Hobbies: Singing, writing songs, snow skiing, scuba diving

Perry also is medical director of the Anatomic Pathology Fluorescence in situ hybridization (FISH) lab, which is used to identify clinically useful chromosomal abnormalities in a wide variety of tumors, most notably gliomas (a malignant type of primary brain tumor), breast cancer and subsets of lymphoma and soft tissue sarcoma.

“As a colleague, Arie is just what you’d want,” Schmidt said. “He’s an expert, who has a lot of drive and is a perfectionist. He also has a good sense of humor, which you have to have in this field.”

David H. Gutmann, M.D., Ph.D., the Donald O. Schnuck Family Professor of Neurology and professor of pediatrics and of genetics at the School of Medicine, said Perry is wonderful to work with and a valuable colleague.

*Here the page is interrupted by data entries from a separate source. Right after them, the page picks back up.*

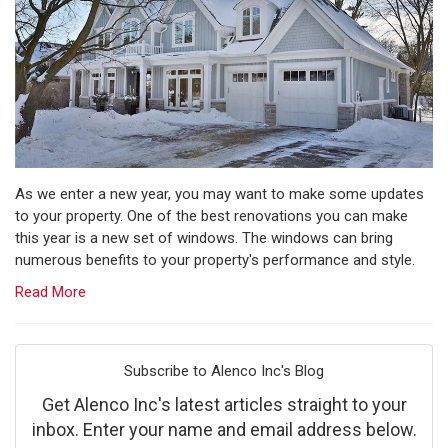
As we enter a new year, you may want to make some updates
to your property. One of the best renovations you can make
this year is a new set of windows. The windows can bring
numerous benefits to your property's performance and style.
Read More
Subscribe to Alenco Inc's Blog
Get Alenco Inc's latest articles straight to your
inbox. Enter your name and email address below.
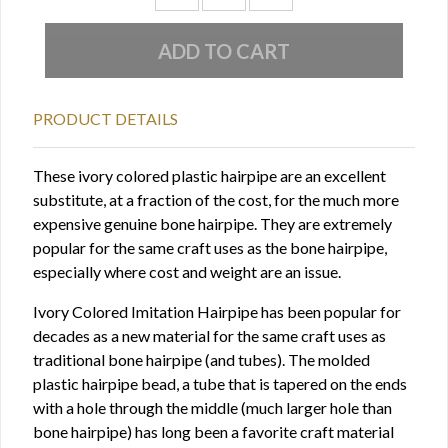
PRODUCT DETAILS
These ivory colored plastic hairpipe are an excellent
substitute, at a fraction of the cost, for the much more
expensive genuine bone hairpipe. They are extremely
popular for the same craft uses as the bone hairpipe,
especially where cost and weight are an issue.
Ivory Colored Imitation Hairpipe has been popular for
decades as a new material for the same craft uses as
traditional bone hairpipe (and tubes). The molded
plastic hairpipe bead, a tube that is tapered on the ends
with a hole through the middle (much larger hole than
bone hairpipe) has long been a favorite craft material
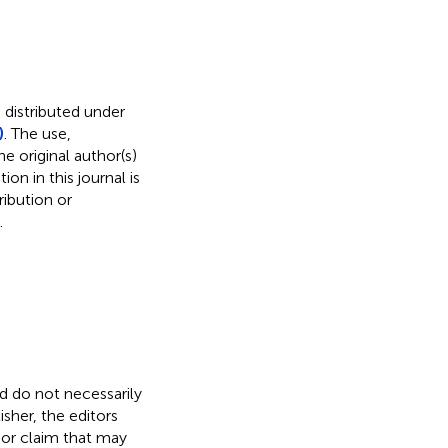
 distributed under
)
. The use,
e original author(s)
on in this journal is
ibution or
.
nd do not necessarily
isher, the editors
 or claim that may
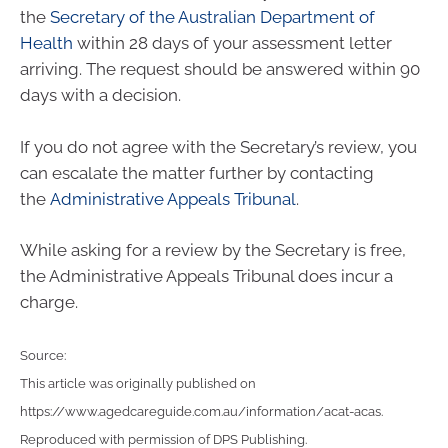
the
Secretary of the Australian Department of
Health
within 28 days of your assessment letter
arriving. The request should be answered within 90
days with a decision.
If you do not agree with the Secretary’s review, you
can escalate the matter further by contacting
the
Administrative Appeals Tribunal
.
While asking for a review by the Secretary is free,
the Administrative Appeals Tribunal does incur a
charge.
Source:
This article was originally published on
https://www.agedcareguide.com.au/information/acat-acas
.
Reproduced with permission of DPS Publishing.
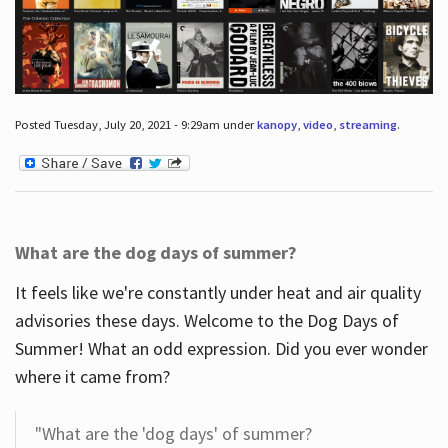
Posted Tuesday, July 20, 2021 - 9:29am under
kanopy
,
video
,
streaming
.
What are the dog days of summer?
It feels like we're constantly under heat and air quality
advisories these days. Welcome to the Dog Days of
Summer! What an odd expression. Did you ever wonder
where it came from?
"What are the 'dog days' of summer?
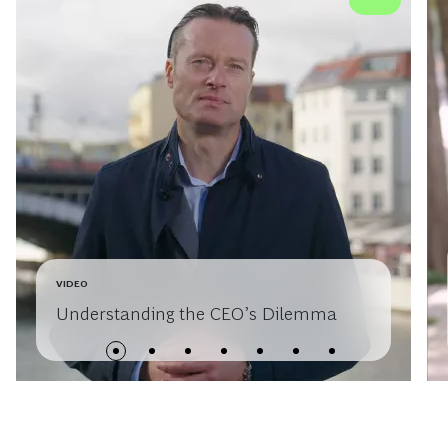
VIDEO
Understanding the CEO’s Dilemma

“He has established himself as one of the rising stars in neuropathology,” said Gutmann, who also is the co-director of neurooncology at the Siteman Cancer Center and director of the Neurofibromatosis Center at the School of Medicine. “He is recognized internationally as an expert in brain tumors.”

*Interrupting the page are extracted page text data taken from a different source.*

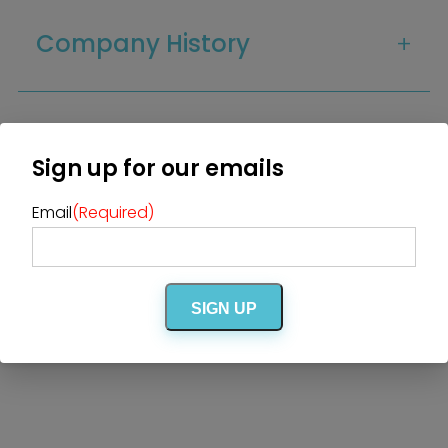
The Insider Scoop
Proposals & I Dos
Premium Membership
Company History
Vendors
Venues
Bridal Salons
Alterations & Cleaning
Photo & Video
Hair and Makeup
Hotel Block
DJ / Entertainment
Guest Capacity
Bands and Musicians
Transportation
Florists
Sign up for our emails
Boudoir Photography
Bridal Beauty Prep
Dance Lessons
Decor Rentals & Accessories
Email
(Required)
Jewelers
Amenities
Fun Extras
Honeymoon Specialists
Invitations & Stationery
Menswear
Officiant
Photo Booth
Showers – Rehearsals –
Bachelorettes
SIGN UP
Wedding Planners & Coordinators
Catering Trucks & Piaggio Ape
Wedding Cakes & Baked Goods
BOLI Store
Search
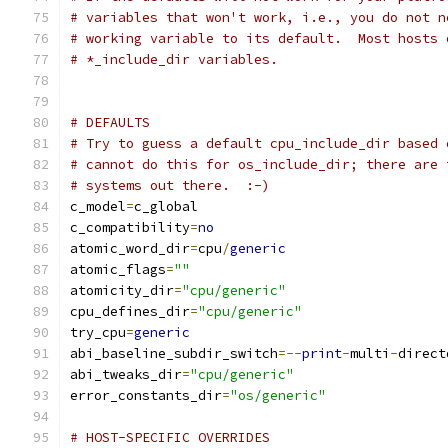
# variables that won't work, i.e., you do not n
# working variable to its default.  Most hosts 
# *_include_dir variables.
# DEFAULTS
# Try to guess a default cpu_include_dir based 
# cannot do this for os_include_dir; there are 
# systems out there.  :-)
c_model
=
c_global
c_compatibility
=
no
atomic_word_dir
=
cpu
/
generic
atomic_flags
=
""
atomicity_dir
=
"cpu/generic"
cpu_defines_dir
=
"cpu/generic"
try_cpu
=
generic
abi_baseline_subdir_switch
=--
print
-
multi
-
direct
abi_tweaks_dir
=
"cpu/generic"
error_constants_dir
=
"os/generic"
# HOST-SPECIFIC OVERRIDES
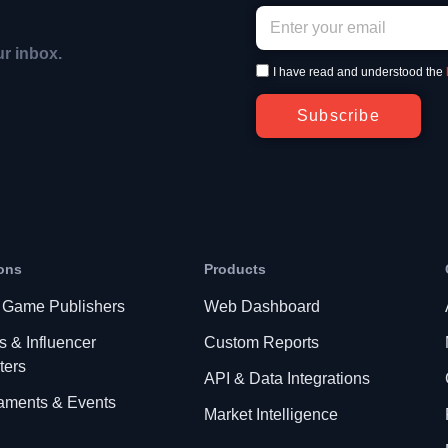
ur inbox.
I have read and understood the
Subscribe
ons
Products
 Game Publishers
Web Dashboard
s & Influencer
Custom Reports
ters
API & Data Integrations
aments & Events
Market Intelligence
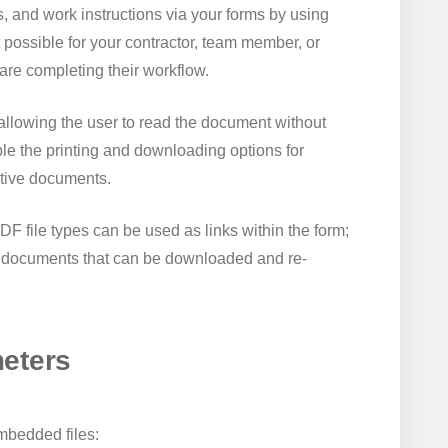
, and work instructions via your forms by using
 possible for your contractor, team member, or
are completing their workflow.
llowing the user to read the document without
le the printing and downloading options for
itive documents.
DF file types can be used as links within the form;
te documents that can be downloaded and re-
eters
embedded files:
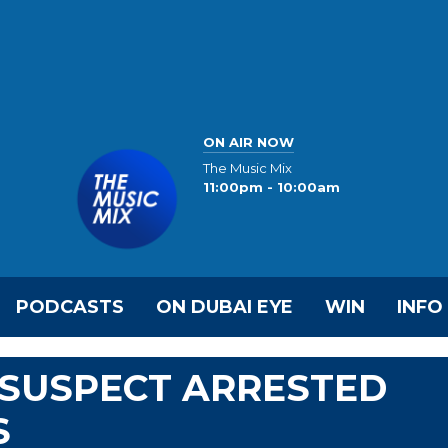
ON AIR NOW
The Music Mix
11:00pm - 10:00am
PODCASTS
ON DUBAI EYE
WIN
INFO
SUSPECT ARRESTED
S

Gutmann and Perry have collaborated for many years to refine their ability to genetically characterize brain tumors. Together, they hope to develop molecular signatures for brain tumors that might predict their responses to therapy.

In addition to his teaching and research, Perry provides consults for difficult surgical cases sent in from medical facilities, mostly throughout the United States and Canada, but also from other countries.

Schmidt said Perry is one of the best young tumor neropathologists in the country. “His burgeoning consult service reflects his growing reputation,” Schmidt said.

Although Perry doesn’t work directly with patients, he will often take a clinical problem back to the lab for research.

“It is still rewarding to know that you are helping the patient in something that will lead to the right management of the problem,” Perry says.